Nobility is precisely a question of values; i.e. an ethical stance, that is to say, a way of behaving. As such, it is available to anyone with the will and desire to acquire it — even, presumably, the bourgeoisie, although their whole socialization teaches them to resist and loathe it. More than anyone, Nietzsche understood that, the European bourgeoisie’s deep hostility to ‘the notion of superiority’ concealed a viciously resentful psychopathology.
If Nietzschean atheology says: we must become god, bourgeois secularism says: No-one may be greater than me — not even God.
Everyone knows that there has always been a deep affinity between the working class and the aristocracy. Fundamentally aspirational, working class culture is foreign to the levelling impulse of bourgeois culture — and of course this can be politically ambivalent, since if aspiration is about the pursuit of status and authority, it will confirm and vindicate the bourgeois world. It is only if the desire to escape inspires taking a line of flight towards the proletarian collective body and Nu-earth that it is politically positive.

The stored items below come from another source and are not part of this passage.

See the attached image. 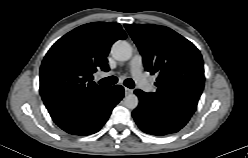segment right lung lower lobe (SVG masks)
I'll use <instances>...</instances> for the list:
<instances>
[{
    "instance_id": "right-lung-lower-lobe-1",
    "label": "right lung lower lobe",
    "mask_w": 248,
    "mask_h": 158,
    "mask_svg": "<svg viewBox=\"0 0 248 158\" xmlns=\"http://www.w3.org/2000/svg\"><path fill=\"white\" fill-rule=\"evenodd\" d=\"M123 96L122 86L106 87L86 101L68 109L52 112L50 115L53 121L67 133L93 134L105 124L112 109Z\"/></svg>"
}]
</instances>
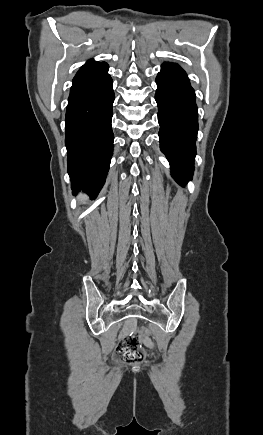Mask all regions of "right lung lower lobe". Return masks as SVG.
Masks as SVG:
<instances>
[{
    "mask_svg": "<svg viewBox=\"0 0 263 435\" xmlns=\"http://www.w3.org/2000/svg\"><path fill=\"white\" fill-rule=\"evenodd\" d=\"M105 62L82 67L73 79L66 110L65 145L73 192L95 198L105 183L113 154L114 92Z\"/></svg>",
    "mask_w": 263,
    "mask_h": 435,
    "instance_id": "right-lung-lower-lobe-1",
    "label": "right lung lower lobe"
}]
</instances>
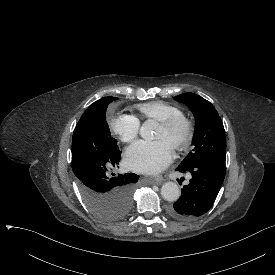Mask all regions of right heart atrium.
<instances>
[{"label": "right heart atrium", "mask_w": 275, "mask_h": 275, "mask_svg": "<svg viewBox=\"0 0 275 275\" xmlns=\"http://www.w3.org/2000/svg\"><path fill=\"white\" fill-rule=\"evenodd\" d=\"M110 130L122 143L132 145L138 139L140 124L134 116L121 114L111 119Z\"/></svg>", "instance_id": "1"}]
</instances>
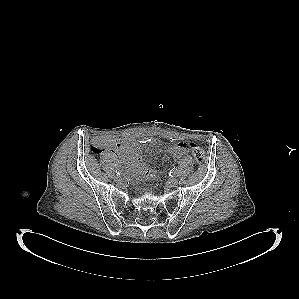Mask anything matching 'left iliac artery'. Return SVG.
<instances>
[{
	"label": "left iliac artery",
	"instance_id": "left-iliac-artery-1",
	"mask_svg": "<svg viewBox=\"0 0 299 299\" xmlns=\"http://www.w3.org/2000/svg\"><path fill=\"white\" fill-rule=\"evenodd\" d=\"M177 174H178L177 168L174 167L170 170V175H177Z\"/></svg>",
	"mask_w": 299,
	"mask_h": 299
}]
</instances>
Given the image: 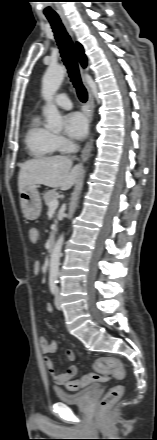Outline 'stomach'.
Masks as SVG:
<instances>
[{"instance_id":"stomach-1","label":"stomach","mask_w":157,"mask_h":440,"mask_svg":"<svg viewBox=\"0 0 157 440\" xmlns=\"http://www.w3.org/2000/svg\"><path fill=\"white\" fill-rule=\"evenodd\" d=\"M20 206L27 219L35 220L40 216L42 203L36 186H29L20 193Z\"/></svg>"}]
</instances>
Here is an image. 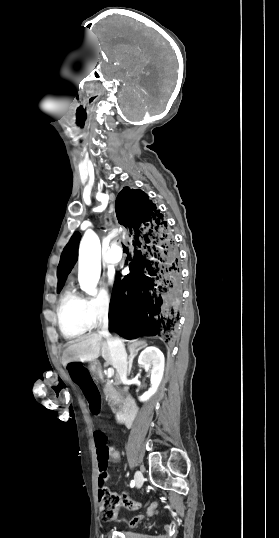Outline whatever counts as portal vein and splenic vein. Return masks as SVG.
Here are the masks:
<instances>
[{"mask_svg":"<svg viewBox=\"0 0 279 538\" xmlns=\"http://www.w3.org/2000/svg\"><path fill=\"white\" fill-rule=\"evenodd\" d=\"M113 374H114L113 368H108L107 378H111V376H113Z\"/></svg>","mask_w":279,"mask_h":538,"instance_id":"portal-vein-and-splenic-vein-1","label":"portal vein and splenic vein"}]
</instances>
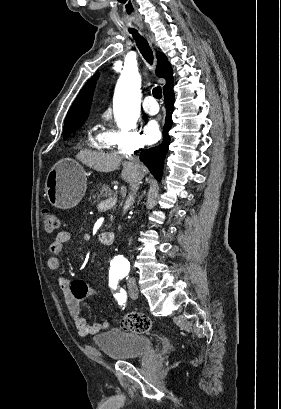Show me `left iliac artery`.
Returning a JSON list of instances; mask_svg holds the SVG:
<instances>
[{
    "mask_svg": "<svg viewBox=\"0 0 281 409\" xmlns=\"http://www.w3.org/2000/svg\"><path fill=\"white\" fill-rule=\"evenodd\" d=\"M118 280V278H110L109 286L115 291L114 297L118 301V304L122 306L126 302L127 295L125 290L118 286Z\"/></svg>",
    "mask_w": 281,
    "mask_h": 409,
    "instance_id": "1",
    "label": "left iliac artery"
}]
</instances>
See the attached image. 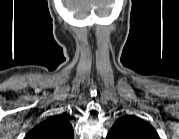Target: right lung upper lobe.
I'll return each mask as SVG.
<instances>
[{"mask_svg": "<svg viewBox=\"0 0 179 139\" xmlns=\"http://www.w3.org/2000/svg\"><path fill=\"white\" fill-rule=\"evenodd\" d=\"M27 139H73L74 131L63 116H54L35 126L26 135Z\"/></svg>", "mask_w": 179, "mask_h": 139, "instance_id": "obj_1", "label": "right lung upper lobe"}]
</instances>
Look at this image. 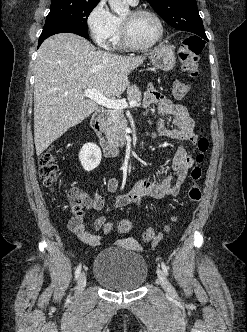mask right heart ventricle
Listing matches in <instances>:
<instances>
[{
	"mask_svg": "<svg viewBox=\"0 0 247 332\" xmlns=\"http://www.w3.org/2000/svg\"><path fill=\"white\" fill-rule=\"evenodd\" d=\"M116 30L115 33L111 39V44L114 47H121L122 46V36H121V18L116 17Z\"/></svg>",
	"mask_w": 247,
	"mask_h": 332,
	"instance_id": "1",
	"label": "right heart ventricle"
}]
</instances>
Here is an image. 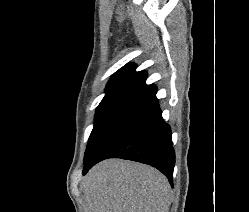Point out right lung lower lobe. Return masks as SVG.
I'll list each match as a JSON object with an SVG mask.
<instances>
[{"label": "right lung lower lobe", "mask_w": 249, "mask_h": 212, "mask_svg": "<svg viewBox=\"0 0 249 212\" xmlns=\"http://www.w3.org/2000/svg\"><path fill=\"white\" fill-rule=\"evenodd\" d=\"M156 91L133 100L111 123L84 162L83 174L104 159L122 158L157 168L173 186L171 130L162 119Z\"/></svg>", "instance_id": "right-lung-lower-lobe-1"}]
</instances>
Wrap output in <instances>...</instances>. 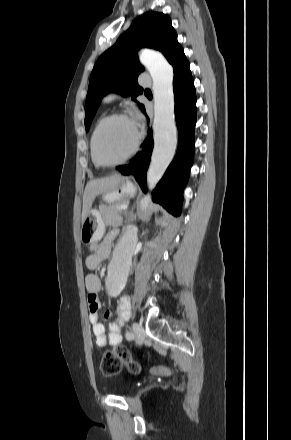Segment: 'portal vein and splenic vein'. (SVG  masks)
Masks as SVG:
<instances>
[{"instance_id": "1", "label": "portal vein and splenic vein", "mask_w": 291, "mask_h": 440, "mask_svg": "<svg viewBox=\"0 0 291 440\" xmlns=\"http://www.w3.org/2000/svg\"><path fill=\"white\" fill-rule=\"evenodd\" d=\"M120 208H121L122 210H126V209H127V206H125V205H121Z\"/></svg>"}]
</instances>
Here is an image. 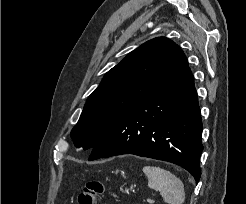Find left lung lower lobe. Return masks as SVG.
<instances>
[{"label":"left lung lower lobe","mask_w":246,"mask_h":204,"mask_svg":"<svg viewBox=\"0 0 246 204\" xmlns=\"http://www.w3.org/2000/svg\"><path fill=\"white\" fill-rule=\"evenodd\" d=\"M202 121L193 75L185 68L115 123L88 160L134 154L177 164L198 183Z\"/></svg>","instance_id":"1"}]
</instances>
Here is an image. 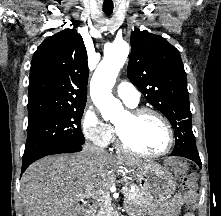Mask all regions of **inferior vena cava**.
Here are the masks:
<instances>
[{"label":"inferior vena cava","mask_w":221,"mask_h":216,"mask_svg":"<svg viewBox=\"0 0 221 216\" xmlns=\"http://www.w3.org/2000/svg\"><path fill=\"white\" fill-rule=\"evenodd\" d=\"M84 150L91 154H103L104 153V150L102 148H98L88 143L84 146Z\"/></svg>","instance_id":"1"}]
</instances>
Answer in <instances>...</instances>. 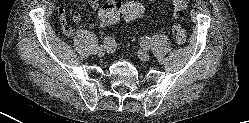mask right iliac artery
Wrapping results in <instances>:
<instances>
[{
  "instance_id": "1",
  "label": "right iliac artery",
  "mask_w": 249,
  "mask_h": 123,
  "mask_svg": "<svg viewBox=\"0 0 249 123\" xmlns=\"http://www.w3.org/2000/svg\"><path fill=\"white\" fill-rule=\"evenodd\" d=\"M112 44V39L110 37L104 38V45L109 46Z\"/></svg>"
}]
</instances>
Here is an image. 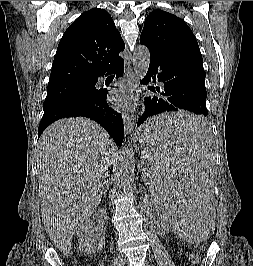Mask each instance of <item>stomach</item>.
Instances as JSON below:
<instances>
[{"label":"stomach","instance_id":"obj_1","mask_svg":"<svg viewBox=\"0 0 253 266\" xmlns=\"http://www.w3.org/2000/svg\"><path fill=\"white\" fill-rule=\"evenodd\" d=\"M155 135H153L151 132L145 131V126L139 130L137 133V139L141 143V145L144 147V150H146V139L147 138H154Z\"/></svg>","mask_w":253,"mask_h":266}]
</instances>
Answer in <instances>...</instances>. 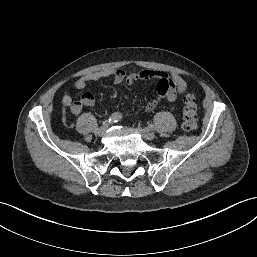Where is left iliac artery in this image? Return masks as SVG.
I'll list each match as a JSON object with an SVG mask.
<instances>
[{
  "instance_id": "obj_1",
  "label": "left iliac artery",
  "mask_w": 257,
  "mask_h": 257,
  "mask_svg": "<svg viewBox=\"0 0 257 257\" xmlns=\"http://www.w3.org/2000/svg\"><path fill=\"white\" fill-rule=\"evenodd\" d=\"M148 127L153 130L154 129V125L153 124H149Z\"/></svg>"
}]
</instances>
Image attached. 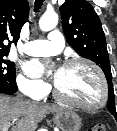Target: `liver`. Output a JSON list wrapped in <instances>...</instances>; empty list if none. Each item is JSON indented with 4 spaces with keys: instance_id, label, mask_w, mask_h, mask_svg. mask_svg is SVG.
Returning <instances> with one entry per match:
<instances>
[{
    "instance_id": "6515ba94",
    "label": "liver",
    "mask_w": 117,
    "mask_h": 131,
    "mask_svg": "<svg viewBox=\"0 0 117 131\" xmlns=\"http://www.w3.org/2000/svg\"><path fill=\"white\" fill-rule=\"evenodd\" d=\"M63 110L0 94V131L7 125H14L12 131H35L47 114Z\"/></svg>"
}]
</instances>
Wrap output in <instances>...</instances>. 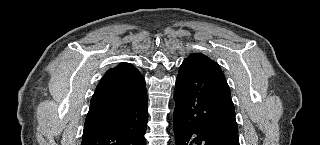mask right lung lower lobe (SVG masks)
<instances>
[{"mask_svg":"<svg viewBox=\"0 0 320 145\" xmlns=\"http://www.w3.org/2000/svg\"><path fill=\"white\" fill-rule=\"evenodd\" d=\"M122 93L126 95L115 107L86 117L81 145H146L148 104L144 78Z\"/></svg>","mask_w":320,"mask_h":145,"instance_id":"right-lung-lower-lobe-1","label":"right lung lower lobe"}]
</instances>
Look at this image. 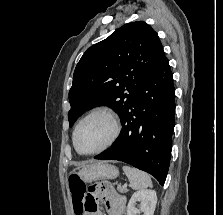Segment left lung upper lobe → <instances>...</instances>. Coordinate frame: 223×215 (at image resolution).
<instances>
[{
  "label": "left lung upper lobe",
  "instance_id": "obj_1",
  "mask_svg": "<svg viewBox=\"0 0 223 215\" xmlns=\"http://www.w3.org/2000/svg\"><path fill=\"white\" fill-rule=\"evenodd\" d=\"M165 59L157 33L144 21L127 23L88 48L69 91L70 126L100 105L109 106L122 119L145 79Z\"/></svg>",
  "mask_w": 223,
  "mask_h": 215
}]
</instances>
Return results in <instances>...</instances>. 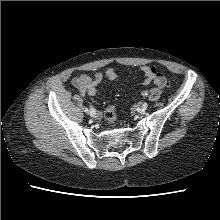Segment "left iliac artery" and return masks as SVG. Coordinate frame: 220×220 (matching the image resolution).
Instances as JSON below:
<instances>
[{
    "instance_id": "obj_1",
    "label": "left iliac artery",
    "mask_w": 220,
    "mask_h": 220,
    "mask_svg": "<svg viewBox=\"0 0 220 220\" xmlns=\"http://www.w3.org/2000/svg\"><path fill=\"white\" fill-rule=\"evenodd\" d=\"M142 95H143V96H147V95H148V91H143V92H142Z\"/></svg>"
}]
</instances>
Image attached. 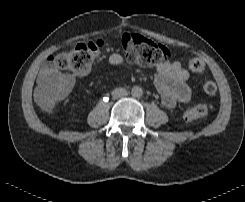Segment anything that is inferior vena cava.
Returning a JSON list of instances; mask_svg holds the SVG:
<instances>
[{
	"instance_id": "inferior-vena-cava-1",
	"label": "inferior vena cava",
	"mask_w": 245,
	"mask_h": 202,
	"mask_svg": "<svg viewBox=\"0 0 245 202\" xmlns=\"http://www.w3.org/2000/svg\"><path fill=\"white\" fill-rule=\"evenodd\" d=\"M129 92L125 88H116L112 91V96L114 99L125 97Z\"/></svg>"
}]
</instances>
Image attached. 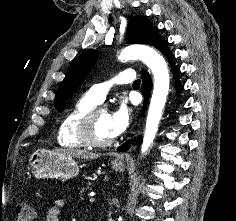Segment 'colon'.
Returning <instances> with one entry per match:
<instances>
[{
  "label": "colon",
  "mask_w": 236,
  "mask_h": 221,
  "mask_svg": "<svg viewBox=\"0 0 236 221\" xmlns=\"http://www.w3.org/2000/svg\"><path fill=\"white\" fill-rule=\"evenodd\" d=\"M36 217V209L28 203L18 205L15 212L16 221H34Z\"/></svg>",
  "instance_id": "5ec220e1"
}]
</instances>
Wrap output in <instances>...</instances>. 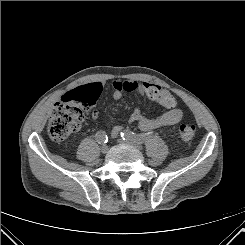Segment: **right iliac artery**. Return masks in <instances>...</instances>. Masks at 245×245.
<instances>
[{
    "mask_svg": "<svg viewBox=\"0 0 245 245\" xmlns=\"http://www.w3.org/2000/svg\"><path fill=\"white\" fill-rule=\"evenodd\" d=\"M95 137L99 144H105L108 142L107 134L104 131H98Z\"/></svg>",
    "mask_w": 245,
    "mask_h": 245,
    "instance_id": "right-iliac-artery-1",
    "label": "right iliac artery"
}]
</instances>
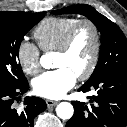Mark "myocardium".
Segmentation results:
<instances>
[{
	"mask_svg": "<svg viewBox=\"0 0 127 127\" xmlns=\"http://www.w3.org/2000/svg\"><path fill=\"white\" fill-rule=\"evenodd\" d=\"M83 27L89 28L92 32V35H93V52H92V56H91L88 67L86 68V70L83 73H81L77 76V78L79 80L88 79L93 74V72L95 71L97 64H98V61H99V56H100V51H101V35H100V31H99V28L97 27V25L89 19L79 20L67 32V34L63 38L61 44L56 49V53H58V54L68 53L76 35L78 34V32Z\"/></svg>",
	"mask_w": 127,
	"mask_h": 127,
	"instance_id": "obj_1",
	"label": "myocardium"
}]
</instances>
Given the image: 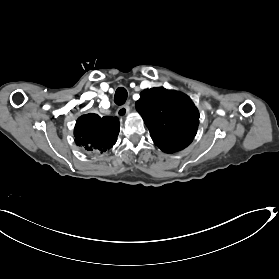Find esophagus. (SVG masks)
Masks as SVG:
<instances>
[{
  "label": "esophagus",
  "instance_id": "1",
  "mask_svg": "<svg viewBox=\"0 0 279 279\" xmlns=\"http://www.w3.org/2000/svg\"><path fill=\"white\" fill-rule=\"evenodd\" d=\"M129 109H130L129 104L126 103V104L120 106V107L117 109L116 114H117L119 117H124V116H126V114L129 112Z\"/></svg>",
  "mask_w": 279,
  "mask_h": 279
}]
</instances>
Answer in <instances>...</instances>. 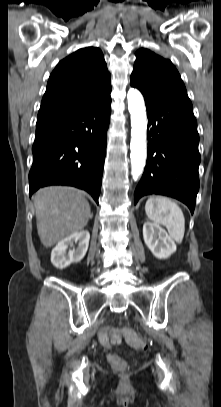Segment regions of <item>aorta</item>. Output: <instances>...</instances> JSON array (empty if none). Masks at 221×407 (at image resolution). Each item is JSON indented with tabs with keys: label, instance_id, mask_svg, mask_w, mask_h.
Listing matches in <instances>:
<instances>
[{
	"label": "aorta",
	"instance_id": "762f6f07",
	"mask_svg": "<svg viewBox=\"0 0 221 407\" xmlns=\"http://www.w3.org/2000/svg\"><path fill=\"white\" fill-rule=\"evenodd\" d=\"M128 110L131 115V175L136 181L143 173L146 161V108L142 94L134 88L127 93Z\"/></svg>",
	"mask_w": 221,
	"mask_h": 407
}]
</instances>
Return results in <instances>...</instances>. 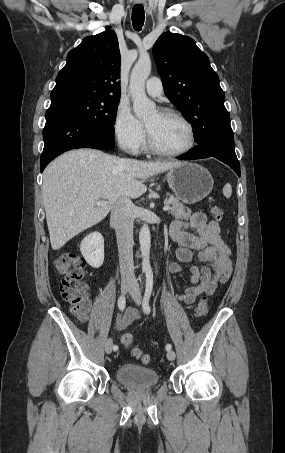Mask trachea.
<instances>
[{
    "instance_id": "1",
    "label": "trachea",
    "mask_w": 285,
    "mask_h": 453,
    "mask_svg": "<svg viewBox=\"0 0 285 453\" xmlns=\"http://www.w3.org/2000/svg\"><path fill=\"white\" fill-rule=\"evenodd\" d=\"M144 19V7L142 5H135L132 9V25L136 31H140L142 29Z\"/></svg>"
}]
</instances>
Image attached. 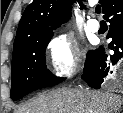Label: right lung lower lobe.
Here are the masks:
<instances>
[{
  "label": "right lung lower lobe",
  "instance_id": "98d812e1",
  "mask_svg": "<svg viewBox=\"0 0 123 113\" xmlns=\"http://www.w3.org/2000/svg\"><path fill=\"white\" fill-rule=\"evenodd\" d=\"M104 18L110 23L107 38H112L109 48L114 50V54L107 56L102 48L91 51L82 79L94 89L101 87L108 73H112L110 70L114 65L123 62V0H113Z\"/></svg>",
  "mask_w": 123,
  "mask_h": 113
}]
</instances>
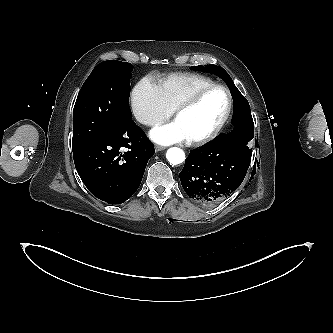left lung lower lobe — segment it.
<instances>
[{
  "label": "left lung lower lobe",
  "mask_w": 333,
  "mask_h": 333,
  "mask_svg": "<svg viewBox=\"0 0 333 333\" xmlns=\"http://www.w3.org/2000/svg\"><path fill=\"white\" fill-rule=\"evenodd\" d=\"M220 135L190 152L179 173L185 192L207 206L223 201L240 186L251 161V155L244 149L249 140L244 134Z\"/></svg>",
  "instance_id": "1"
}]
</instances>
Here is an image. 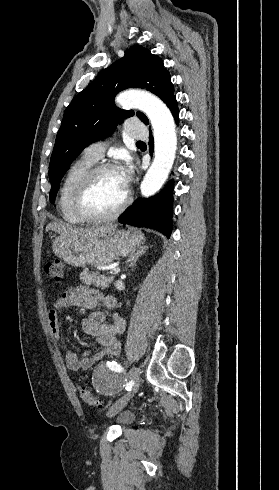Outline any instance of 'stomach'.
<instances>
[{"mask_svg":"<svg viewBox=\"0 0 279 490\" xmlns=\"http://www.w3.org/2000/svg\"><path fill=\"white\" fill-rule=\"evenodd\" d=\"M144 242L145 236L136 228H128V230L112 228L103 236L91 238L89 242L68 240L58 236L52 242V250L57 258H61L63 262L74 268L110 266L118 256H128Z\"/></svg>","mask_w":279,"mask_h":490,"instance_id":"stomach-1","label":"stomach"}]
</instances>
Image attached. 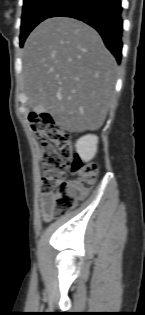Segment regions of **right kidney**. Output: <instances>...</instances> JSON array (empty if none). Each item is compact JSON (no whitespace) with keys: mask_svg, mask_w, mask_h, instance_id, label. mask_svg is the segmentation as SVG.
Returning a JSON list of instances; mask_svg holds the SVG:
<instances>
[{"mask_svg":"<svg viewBox=\"0 0 145 315\" xmlns=\"http://www.w3.org/2000/svg\"><path fill=\"white\" fill-rule=\"evenodd\" d=\"M98 137L96 135H85L77 140L76 150L80 158L84 161H90L97 152Z\"/></svg>","mask_w":145,"mask_h":315,"instance_id":"obj_1","label":"right kidney"}]
</instances>
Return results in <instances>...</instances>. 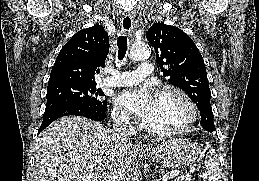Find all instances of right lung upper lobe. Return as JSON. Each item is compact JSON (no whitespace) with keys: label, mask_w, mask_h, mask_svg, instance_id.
Wrapping results in <instances>:
<instances>
[{"label":"right lung upper lobe","mask_w":259,"mask_h":181,"mask_svg":"<svg viewBox=\"0 0 259 181\" xmlns=\"http://www.w3.org/2000/svg\"><path fill=\"white\" fill-rule=\"evenodd\" d=\"M109 37L101 25L78 31L62 47L48 86L61 83L96 84L94 75L105 66Z\"/></svg>","instance_id":"1"}]
</instances>
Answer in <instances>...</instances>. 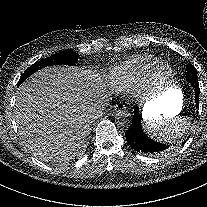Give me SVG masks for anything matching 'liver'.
<instances>
[{"label":"liver","mask_w":207,"mask_h":207,"mask_svg":"<svg viewBox=\"0 0 207 207\" xmlns=\"http://www.w3.org/2000/svg\"><path fill=\"white\" fill-rule=\"evenodd\" d=\"M91 77L76 67L52 66L19 87L15 121L19 137L34 156L68 155L82 147L96 111Z\"/></svg>","instance_id":"liver-1"}]
</instances>
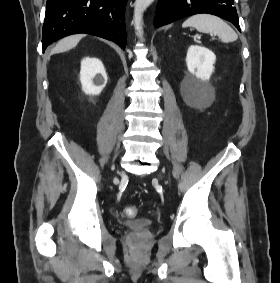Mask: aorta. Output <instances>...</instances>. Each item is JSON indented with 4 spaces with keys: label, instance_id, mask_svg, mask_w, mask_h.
<instances>
[{
    "label": "aorta",
    "instance_id": "762f6f07",
    "mask_svg": "<svg viewBox=\"0 0 280 283\" xmlns=\"http://www.w3.org/2000/svg\"><path fill=\"white\" fill-rule=\"evenodd\" d=\"M154 0H135L133 23L137 34L142 37V20L144 11Z\"/></svg>",
    "mask_w": 280,
    "mask_h": 283
}]
</instances>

We might dismiss AOC for even being at the Met Gala in the first place, but how does that final line of Fisher’s peon to glam not epitomize her gesture? She enters the bourgeois arena, but she also surpasses it by reaching into politics proper. That’s not to say the Met Gala is the perfect platform. But unlike some, I don’t think that “Tax the rich” and “Peg the patriarchy” (as was the original phrase on Delavigne’s outfit, pre-memeification) are somehow equivalent statements. AOC’s gesture only makes Delavigne’s look more vacant to me. One is a sort of “etsy agitprop”, the other — no matter how succinct — is still a policy. She’s bringing her political commitments to the party. She’s using her cultural popularity to advance knowledge of her political agenda. This isn’t a vague appeal to pegging in a stab vest (which, as a collection of signifiers, seems internally contradictory to me…) “Tax the rich”, on the contrary, is an unambiguous statement worn at an event synonymous with the rich and famous. Unlike Delavigne’s fatally ambiguous satire, AOC’s message and audience are clear. This isn’t the equivalent of rocking up in a Che Guevara t-shirt, mass produced and made utterly meaningless; a signifier that has no objective and extractable content.
I don’t think Althusser would be a fan of the Met Gala, but on this point, I’m reminded of his summary of Marx’s The Poverty of Philosophy, in which he says that Marx
attached extreme importance to political consciousness: not to the simple subjective consciousness that produce rebellious or embittered subjects, but to the objective consciousness (or ‘theory’) that can attain knowledge of the objective conditions of social life, exploitation and struggle. Slogans about ‘raising the consciousness’ of political activists and endowing them with ‘true class-consciousness’ derive from this terminological tradition.
This is the distinction I see at work in these gestures. One appeals to subjective rebellion, the other to objective social conditions (and a policy that could mitigate them). One works as consciousness raising where the other fails. Delavigne says, “if you don’t understand it, you’re going to have to google it.” No such ambiguity surrounds AOC’s gesture. If we respond as embittered subjects anyway, I’m not sure that’s on her at this point.